* EXERCISE AIM
Look below for the line containing "7875899991 (861, 17)"; from there through the line containing "sales@rdgroupindia.com (992, 1258)", both lines included, please set down each line exactly and nothing else.

* Collection entries
※

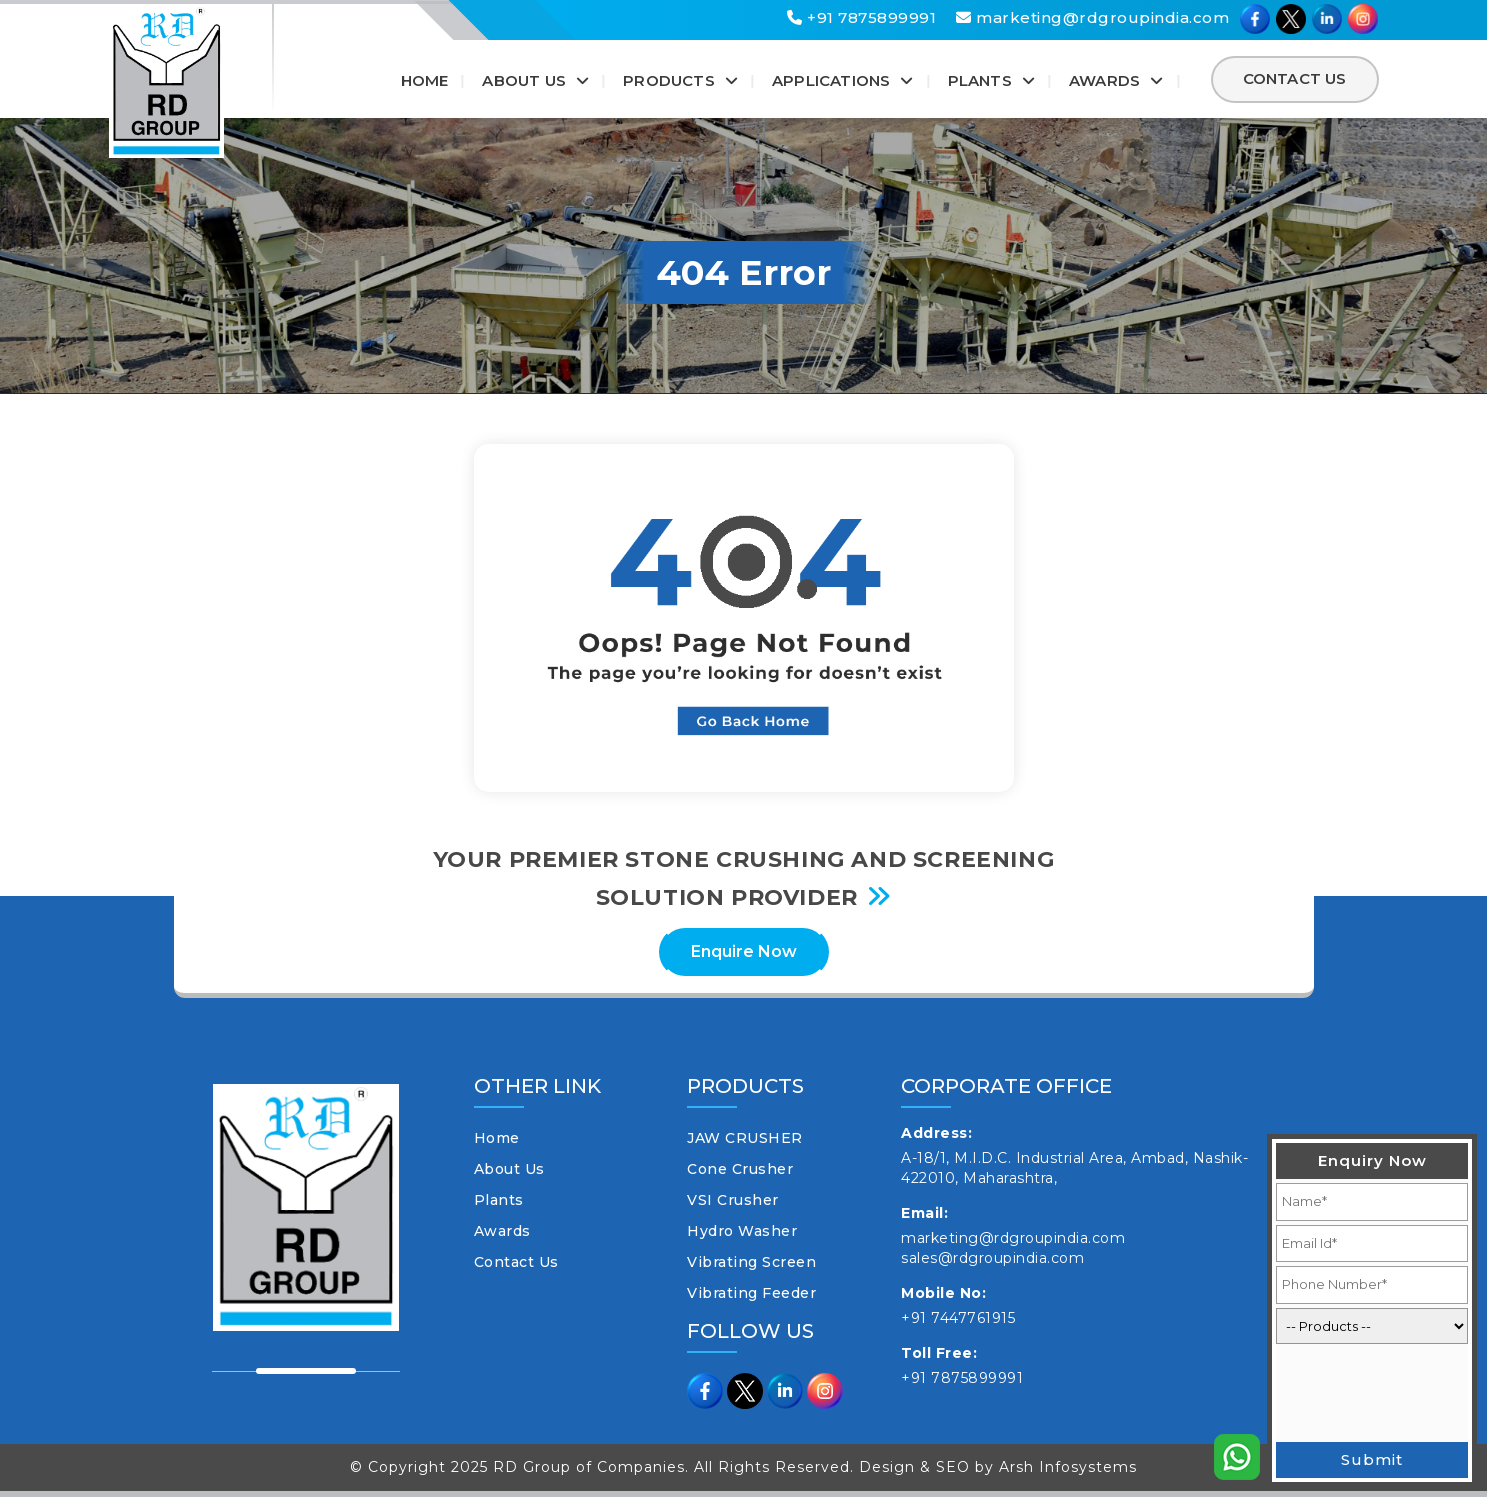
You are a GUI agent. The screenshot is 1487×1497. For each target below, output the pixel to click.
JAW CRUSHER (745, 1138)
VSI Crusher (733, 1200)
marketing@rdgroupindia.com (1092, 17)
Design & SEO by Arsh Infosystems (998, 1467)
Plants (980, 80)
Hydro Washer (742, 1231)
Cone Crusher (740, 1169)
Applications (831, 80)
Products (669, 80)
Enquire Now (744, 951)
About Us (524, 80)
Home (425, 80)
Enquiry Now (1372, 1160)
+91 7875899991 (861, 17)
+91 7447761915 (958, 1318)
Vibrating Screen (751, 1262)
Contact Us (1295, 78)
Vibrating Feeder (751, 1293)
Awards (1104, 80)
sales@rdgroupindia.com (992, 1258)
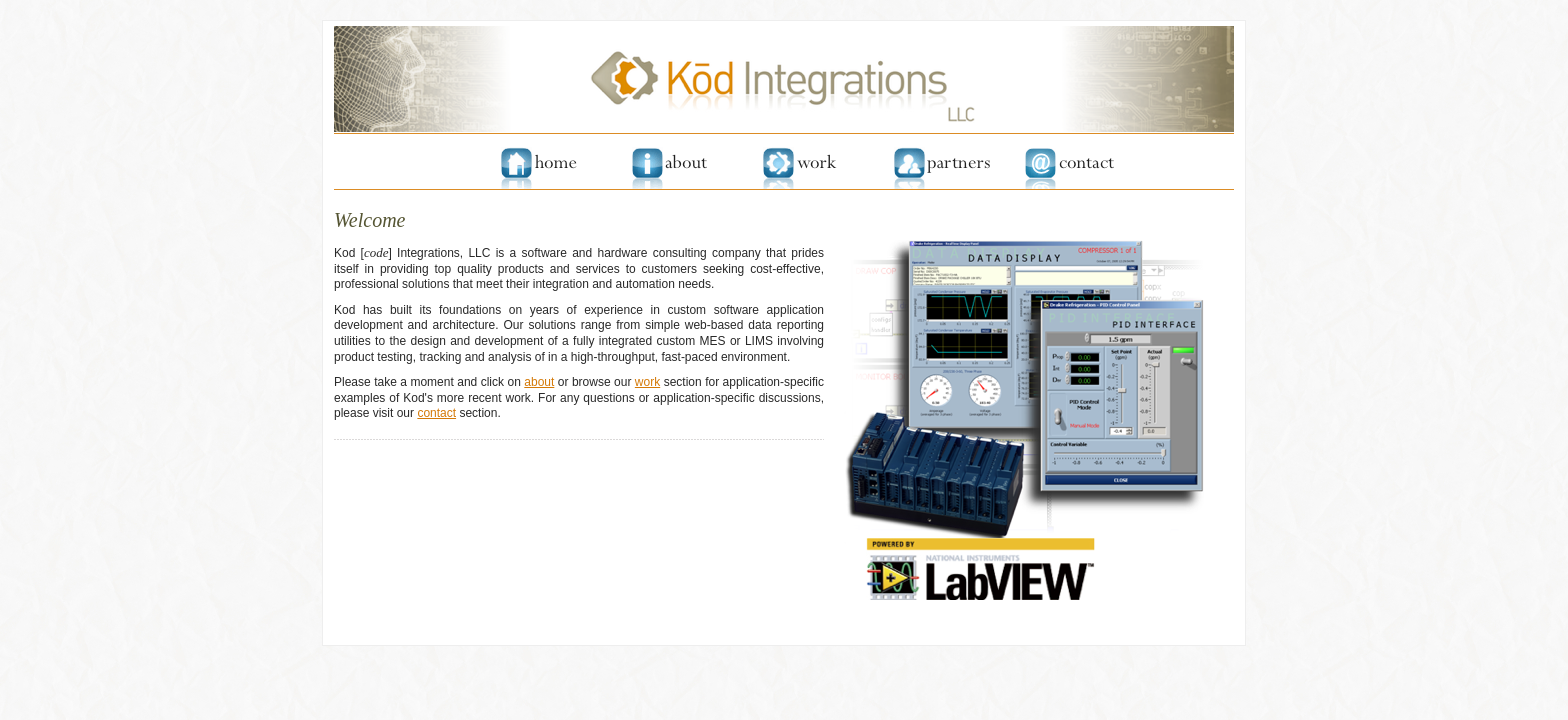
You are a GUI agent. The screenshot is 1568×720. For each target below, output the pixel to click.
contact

※

* SOLVED EXERCISE
+91 7875899991 (861, 17)
+91 7447761915 (958, 1318)
Vibrating Screen (751, 1262)
Contact Us (1295, 78)
Vibrating Feeder (751, 1293)
Awards (1104, 80)
sales@rdgroupindia.com (992, 1258)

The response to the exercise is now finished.